In problem [1, p. 94 exercise 4.1] we will show that the periodogram is an inconsistent estimator by examining the estimator at f=0, or
\hat{P}_{PER}(0)=\frac{1}{N}\left(\sum\limits_{n=0}^{N-1}x[n]\right)^{2}. (1)

If x[n] is real white Gaussian noise process with PSD
P_{xx}(f)=\sigma_{x}^{2} (2)

we are asked to find the mean an variance of hat{P}_{PER}(0). We are asked if the variance converge to zero as N \rightarrow \infty. The hint provided within the exercise is to note that
\hat{P}_{PER}(0)= \sigma_{x}^{2} \left(\sum\limits_{n=0}^{N-1}\frac{x[n]}{\sigma_{x}\sqrt{N}}\right)^{2} (3)

where the quantiiy inside the parenthesis is  \sim N(0,1) Solution: Because Y = \sum_{n=0}^{N-1}\frac{x[n]}{\sigma_{x}\sqrt{N}} is distributed according to a normal distribution \sim N(0,1) the squared variable Y^{2}=\frac{\hat{P}_{PER}(0)}{\sigma_{x}^{2}} is distributed according to a \chi^{2}(1) with mean E\left\{Y\right\}=1 and variance Var\left\{Y\right\}= 2. From the previous relations we obtain the mean and the variance of the periodogram \hat{P}_{PER}(0) as
E\left\{\hat{P}_{PER}(0)\right\} = \sigma_{x}^{2} E\left\{Y\right\} = \sigma_{x}^{2}
Var\left\{\hat{P}_{PER}(0)\right\}  = \sigma_{x}^{2} Var\left\{Y\right\}  = 2 \sigma_{x}^{2}.

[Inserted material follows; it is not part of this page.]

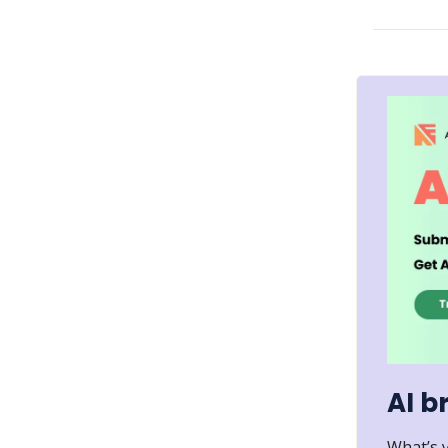
AI b
What’s 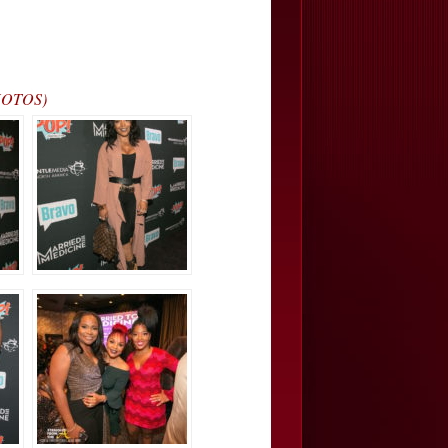
PHOTOS)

We see that while the mean converges to the true power spectral density, the variance does not converge to zero. Thus the estimator is inconsistent. QED.

[1] Steven M. Kay: “Modern Spectral Estimation – Theory and Applications”, Prentice Hall, ISBN: 0-13-598582-X.